▸ **Your goal**:
Copy each line below exactly and leave the pictures out.
------
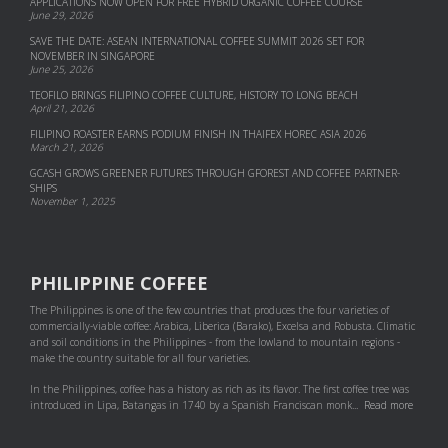
APPLICATIONS NOW OPEN FOR FREE HYBRID ORGANIC COFFEE COURSE
June 29, 2026
SAVE THE DATE: ASEAN INTERNATIONAL COFFEE SUMMIT 2026 SET FOR
NOVEMBER IN SINGAPORE
June 25, 2026
TEOFILO BRINGS FILIPINO COFFEE CULTURE, HISTORY TO LONG BEACH
April 21, 2026
FILIPINO ROASTER EARNS PODIUM FINISH IN THAIFEX HOREC ASIA 2026
March 21, 2026
GCASH GROWS GREENER FUTURES THROUGH GFOREST AND COF­FEE PART­NER­
SHIPS
November 1, 2025
PHILIPPINE COFFEE
The Philippines is one of the few countries that produces the four varieties of
commercially-viable coffee: Arabica, Liberica (Barako), Excelsa and Robusta. Climatic
and soil conditions in the Philippines - from the lowland to mountain regions -
make the country suitable for all four varieties.
In the Philippines, coffee has a history as rich as its flavor. The first coffee tree was
introduced in Lipa, Batangas in 1740 by a Spanish Franciscan monk...
Read more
------
▸ **Response area**:
APPLICATIONS NOW OPEN FOR FREE HYBRID ORGANIC COFFEE COURSE
June 29, 2026
SAVE THE DATE: ASEAN INTERNATIONAL COFFEE SUMMIT 2026 SET FOR
NOVEMBER IN SINGAPORE
June 25, 2026
TEOFILO BRINGS FILIPINO COFFEE CULTURE, HISTORY TO LONG BEACH
April 21, 2026
FILIPINO ROASTER EARNS PODIUM FINISH IN THAIFEX HOREC ASIA 2026
March 21, 2026
GCASH GROWS GREENER FUTURES THROUGH GFOREST AND COF­FEE PART­NER­
SHIPS
November 1, 2025
PHILIPPINE COFFEE
The Philippines is one of the few countries that produces the four varieties of
commercially-viable coffee: Arabica, Liberica (Barako), Excelsa and Robusta. Climatic
and soil conditions in the Philippines - from the lowland to mountain regions -
make the country suitable for all four varieties.
In the Philippines, coffee has a history as rich as its flavor. The first coffee tree was
introduced in Lipa, Batangas in 1740 by a Spanish Franciscan monk...
Read more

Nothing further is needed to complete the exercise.